「我果然還是喜歡你。」池逢時勾著唇角笑了起來,「越細想越確定,好喜歡你。」
他的兩隻手在溪水下交疊,搗亂似的將水激起一陣又一陣水花,水中的魚甩著尾巴四處逃竄。
季景殊看著身旁的人想著,他還真是一點都沒變。
讀書的時候就會在完全不明白自己心意的時候湊到他的身邊一遍又一遍不厭其煩地訴說喜歡,這麼多年過去了,他從那個吊車尾的問題學生變成了鼎鼎有名的摩托賽車手,還是會像以前一樣,湊在他的身邊說喜歡他。
他熱忱又坦誠,自由又灑脫。
季景殊註定只會被他吸引。
「別鬧這些魚了。」季景殊將視線從他的眼中挪開,「全被你嚇跑了。」
「我沒在鬧。」池逢時將手從溪水中抽出來,濕漉漉地握住了季景殊的左手,「我在追你。」
一個沾著水的圓環落入了季景殊的手心中。
季景殊愣了愣,攤開了自己的左手。
手心裡是池逢時常年不摘的那枚銀色戒指,戒指的邊緣有著磨損,顏色也因戴久了的緣故有些暗沉。
「幹什麼?」季景殊將戒指塞回他的手裡。
「物歸原主。」池逢時順勢握起了他的手。
這枚戒指是被他硬扯下來的,左手無名指一截兒都紅透了,指根處是長久戴戒指勒出來的戒指痕。

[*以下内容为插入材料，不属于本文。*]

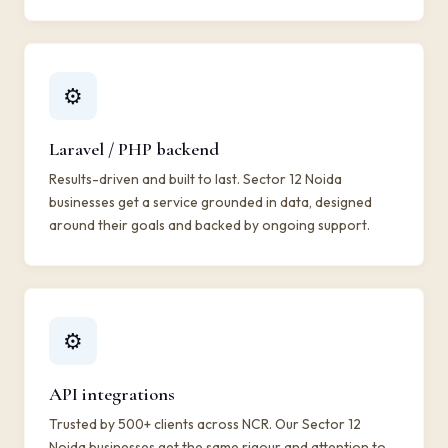
⚙️
Laravel / PHP backend
Results-driven and built to last. Sector 12 Noida
businesses get a service grounded in data, designed
around their goals and backed by ongoing support.
⚙️
API integrations
Trusted by 500+ clients across NCR. Our Sector 12
Noida businesses get the same rigour and attention to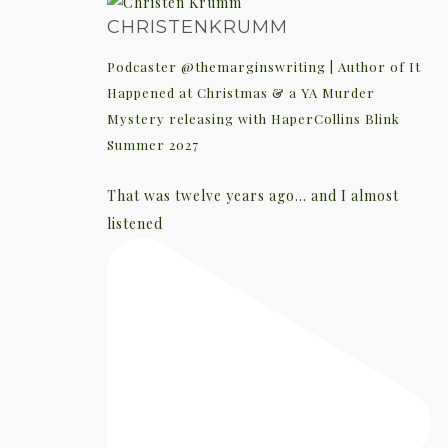
CHRISTENKRUMM
Podcaster @themarginswriting | Author of It
Happened at Christmas & a YA Murder
Mystery releasing with HaperCollins Blink
Summer 2027
That was twelve years ago... and I almost
listened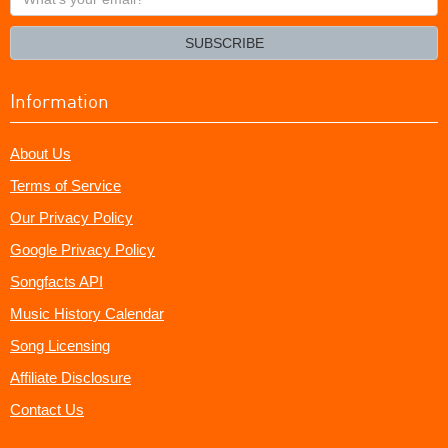
your
email?
SUBSCRIBE
Information
About Us
Terms of Service
Our Privacy Policy
Google Privacy Policy
Songfacts API
Music History Calendar
Song Licensing
Affiliate Disclosure
Contact Us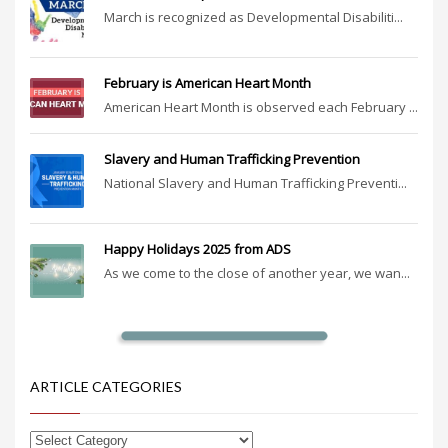
March is recognized as Developmental Disabiliti...
February is American Heart Month
American Heart Month is observed each February ...
Slavery and Human Trafficking Prevention
National Slavery and Human Trafficking Preventi...
Happy Holidays 2025 from ADS
As we come to the close of another year, we wan...
ARTICLE CATEGORIES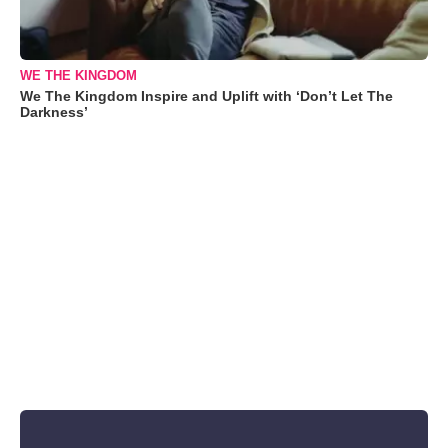
WE THE KINGDOM
We The Kingdom Inspire and Uplift with ‘Don’t Let The
Darkness’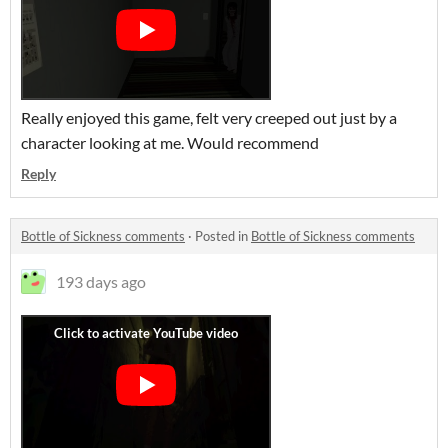
Really enjoyed this game, felt very creeped out just by a
character looking at me. Would recommend
Reply
Bottle of Sickness comments
·
Posted in
Bottle of Sickness comments
193 days ago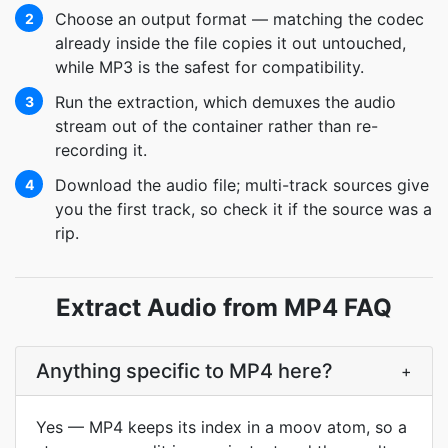
Choose an output format — matching the codec
2
already inside the file copies it out untouched,
while MP3 is the safest for compatibility.
Run the extraction, which demuxes the audio
3
stream out of the container rather than re-
recording it.
Download the audio file; multi-track sources give
4
you the first track, so check it if the source was a
rip.
Extract Audio from MP4 FAQ
Anything specific to MP4 here?
+
Yes — MP4 keeps its index in a moov atom, so a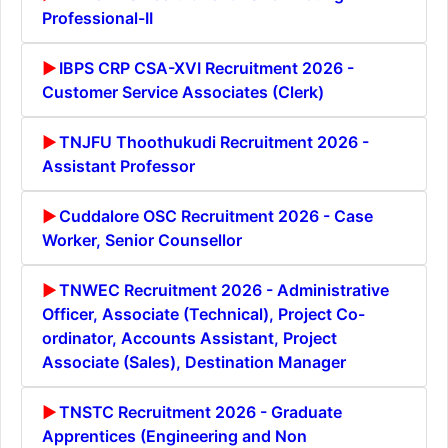
Professional-II
IBPS CRP CSA-XVI Recruitment 2026 -
Customer Service Associates (Clerk)
TNJFU Thoothukudi Recruitment 2026 -
Assistant Professor
Cuddalore OSC Recruitment 2026 - Case
Worker, Senior Counsellor
TNWEC Recruitment 2026 - Administrative
Officer, Associate (Technical), Project Co-
ordinator, Accounts Assistant, Project
Associate (Sales), Destination Manager
TNSTC Recruitment 2026 - Graduate
Apprentices (Engineering and Non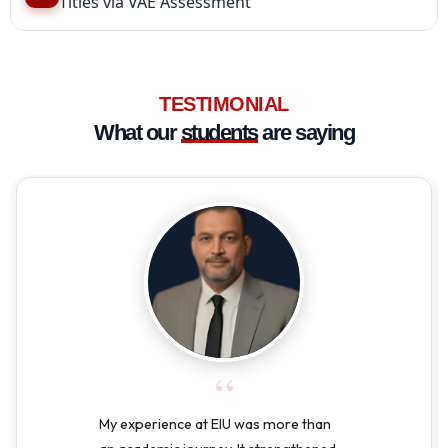
Titles via VAE Assessment
TESTIMONIAL
What our
students
are saying
“
My experience at EIU was more than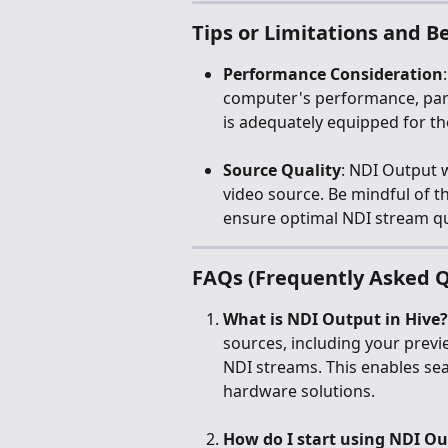
Tips or Limitations and Be
Performance Consideration
computer's performance, par
is adequately equipped for t
Source Quality
: NDI Output w
video source. Be mindful of th
ensure optimal NDI stream qu
FAQs (Frequently Asked Q
What is NDI Output in Hive?
sources, including your prev
NDI streams. This enables sea
hardware solutions.
How do I start using NDI Ou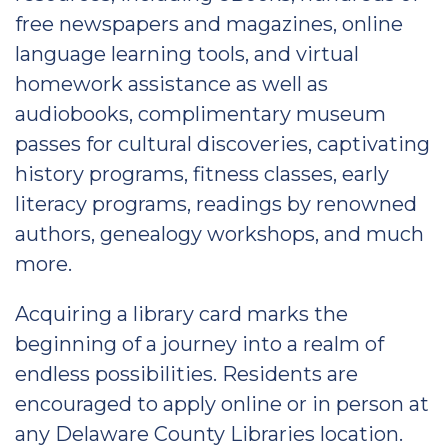
free newspapers and magazines, online
language learning tools, and virtual
homework assistance as well as
audiobooks, complimentary museum
passes for cultural discoveries, captivating
history programs, fitness classes, early
literacy programs, readings by renowned
authors, genealogy workshops, and much
more.
Acquiring a library card marks the
beginning of a journey into a realm of
endless possibilities. Residents are
encouraged to apply online or in person at
any Delaware County Libraries location.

「我不戴。」季景殊偏過頭收回手,落入池逢時眼中的耳根連著脖頸紅得徹底。
「那就不戴。」池逢時笑了笑,用穿在裡面的衛衣將戒指和手擦乾後,捏著指環放進了季景殊外套胸口處的那個口袋中,「替我保管吧。」
戒指貼著心臟的位置。
季景殊斂著眸,呼吸和心跳一樣亂。
「我和以前不一樣。」季景殊說。
「那又怎麼樣,你不還是你。」池逢時胳膊搭在膝蓋上,笑著看他,「我喜歡你,你變了多少變了什麼我都喜歡你。」
「好喜歡你,只喜歡你。」
季景殊抿了抿唇,撐著膝蓋站起了身:「回去了。」
「行。」池逢時跟在他的身後點頭,面上帶著笑意,「那我能不能追你啊?」
季景殊加快了速度往前走,尚未擦乾的手上有水在往下落。
「可不可以啊?我是真的喜歡你。」池逢時也站起身,小跑了兩步跟在他的身後,「能不能追給個準話唄,今天不行的話我明天再問。」
季景殊抬起手遮了一下自己上揚的唇角:「別煩。」
池逢時應了聲好,走到他的身邊牽過他濕漉漉的那隻手,用自己的衣服給他擦乾。